About this exercise: Retype the following records exactly and exclude the pictures.

Dataset:

------------------------------------------------------------------------

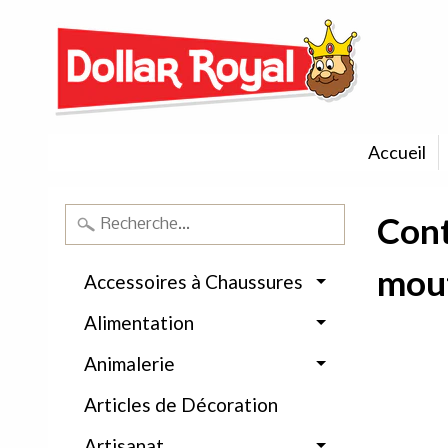
Accueil
Cont
mou
Accessoires à Chaussures
Alimentation
Animalerie
Articles de Décoration
Artisanat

------------------------------------------------------------------------

Exercise solution:
Accueil
Cont
mou
Accessoires à Chaussures
Alimentation
Animalerie
Articles de Décoration
Artisanat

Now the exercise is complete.